Молчание. Я не мог разобрать чем именно оно вызвано – удивлением или непониманием, пока Ви не поднялась и не обняла меня, выразив все одним прикосновением, остальные чуть помедлили, а затем встали следом за ней.
До весны я провел большую часть времени в Бухте, вернувшись к работе. Конечно, мне пришлось ответить еще на уйму вопросов от Пита, Франсконни, Сэма и Ви, чтобы они смогли понять хотя бы отчасти всю ситуацию. Нам потребовалось какое-то время на восстановление, поначалу даже на репетициях сыграть было довольно непросто, но постепенно и это пришло в норму. Ретт устроил несколько выступлений, пока довольно небольших, которые более чем полностью оправдали ожидание – залы были, как и прежде, забиты зрителями. Я дал несколько интервью в газеты и на музыкальных каналах, по возможности аккуратно обходя болезненную тему, в том числе из-за следования новой стратегии Ретта – «напустить туману побольше, это всегда срабатывает». После зимних праздников мы приступили к новому альбому, пока только примеряясь к первой композиции с рабочим названием «Огонь Луны». Все постепенно возвращалось на свои места.
Конечно, я возвращался домой, например приезжал на дни рождения Этти и Джорджи в конце сентября. Им исполнился год, они уже вполне бодро перемещались по дому на двух ногах и даже пробовали говорить первые слова. Иногда я заглядывал на выходные, провел дома зимние праздники, а теперь прилетел на весеннюю неделю, к стыду своему, чувствуя гораздо большее желание остаться в Бухте и поработать. Мне всегда хотелось увидеть детей, подбодрить родителей, а Мэл… Я хотел ее видеть, хотел быть с ней тоже, но в последнее время у нас все было не очень. Наверное, поэтому сразу из аэропорта я отправился не домой, а к родителям.
Открыв дверь своим ключом, еще в прихожей я услышал голоса, не сразу сообразив, что это говорит телевизор в гостиной. Перед ним в одиночестве сидела мама, вытирая платочком выступившие слезы, а на большом экране девушка в историческом костюме гордо подняла голову, выходя со старинным чемоданом из огромного особняка. Девушка показалась мне смутно знакомой.
- Что это? – спросил я, указывая на экран.
- О, Тео, - мама вздрогнула, щелкнула паузу и поднялась поздороваться со мной. Потом кивнула в сторону телевизора, - не узнаешь?
Я отрицательно покачал головой, мама улыбнулась и пояснила:
- Это «Антония», сериал по мотивам романа одной известной симлендской писательницы. Главную роль играет твоя кузина, Сатин!
- Она показалась мне знакомой…
- Реми прислала мне режиссерскую копию первых серий, съемки еще идут. Представляешь, - мама понизила голос, - ей пришлось для этого поехать в Тотенбург! Там ведь все так строго, почти военное положение!
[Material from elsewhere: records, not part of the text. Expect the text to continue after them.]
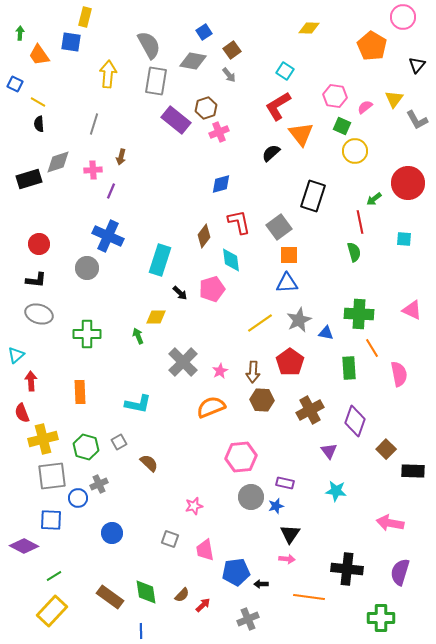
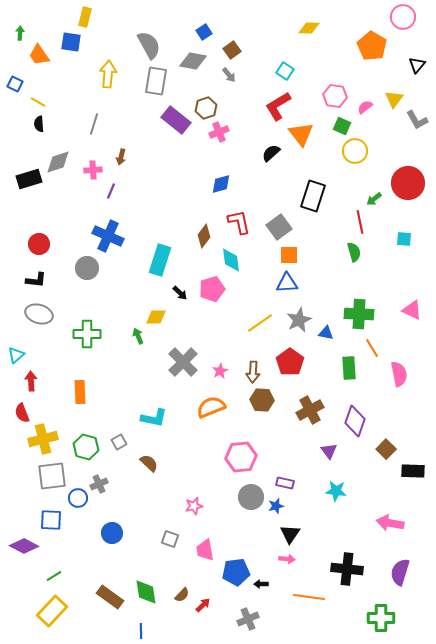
cyan L-shape at (138, 404): moved 16 px right, 14 px down
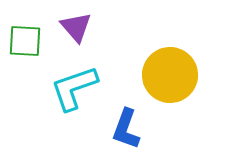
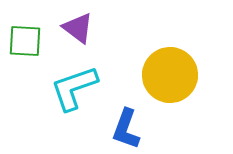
purple triangle: moved 2 px right, 1 px down; rotated 12 degrees counterclockwise
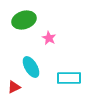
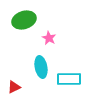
cyan ellipse: moved 10 px right; rotated 20 degrees clockwise
cyan rectangle: moved 1 px down
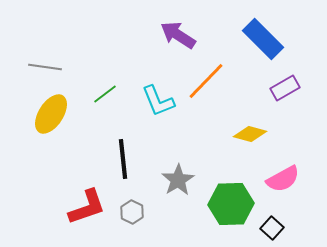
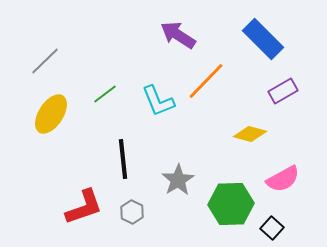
gray line: moved 6 px up; rotated 52 degrees counterclockwise
purple rectangle: moved 2 px left, 3 px down
red L-shape: moved 3 px left
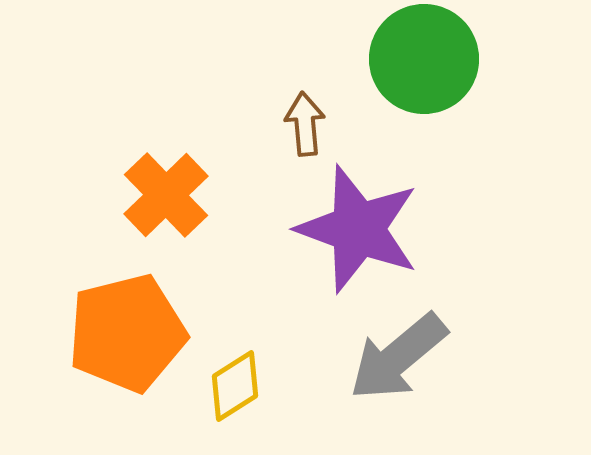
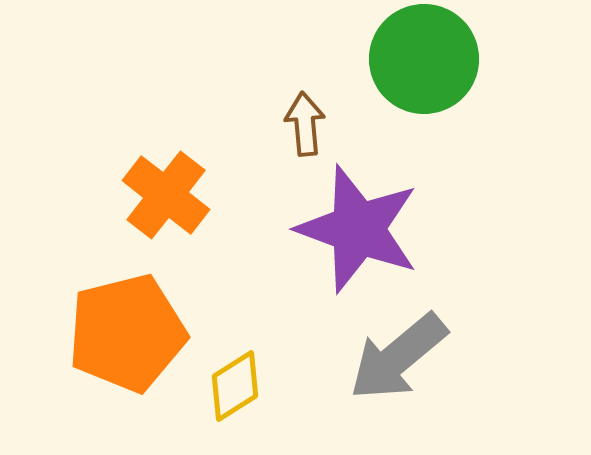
orange cross: rotated 8 degrees counterclockwise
Мама что-то спутанно рассказывала, смешивая рассказ о Сатин в Тотенбурге и судьбу Антонии, как раз покинувшей своего второго мужа. В этой истории у всех были какие-то слишком сложные плохо запоминающиеся имена, ну или я не слушал. Вероятно, мама в какой-то момент поняла это, потому что сняла серию с паузы и уставилась в экран, я тоже попытался вникнуть, но быстро сдался и задремал.
Как-то раз я встретил Риту. Было еще холодно, деревья стояли голые, а мы, напротив, утеплились пальто и перчатками, молча стояли рядом с его могилой. Родители разрешили ей приходить, когда захочет, в знак благодарности за все, что она сделала для Блейза в его последние месяцы. Иногда я видел ее фигурку в окно, Рита часто приходила, но раньше мы не разговаривали
- Ты изменилась, - сказал я ей, подходя ближе - выглядишь взрослее.
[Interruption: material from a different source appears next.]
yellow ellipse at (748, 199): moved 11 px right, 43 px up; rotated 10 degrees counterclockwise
- Вы тоже, - отозвалась Рита.
- Это к лучшему, - я хмыкнул, проведя рукой по волосам, краска давно сошла с них, - ему бы понравилось.
Рита вздохнула и вновь посмотрела на могильную плиту, тонкие дымчатые нити печали оплетали ее коконом, блокиратор только притушил их, не заставил совсем исчезнуть – чувства были слишком сильные. И тогда я не сдержался, сказал прежде, чем подумал:
- Ты любила его, да?
- Да, - Рита покраснела, опустила глаза и уставилась в покрытую молодой нежной травой землю, - как вы?..
- Извини, для этого не нужно быть гением.
- Не нужно. Гениальность тут совсем не помогает, - она сжала сумочку крепче, говорила очень тихо - только теперь уже не важно.
- Он много потерял, - вздохнул я, - но ты потеряешь еще больше, если продолжишь ходить сюда.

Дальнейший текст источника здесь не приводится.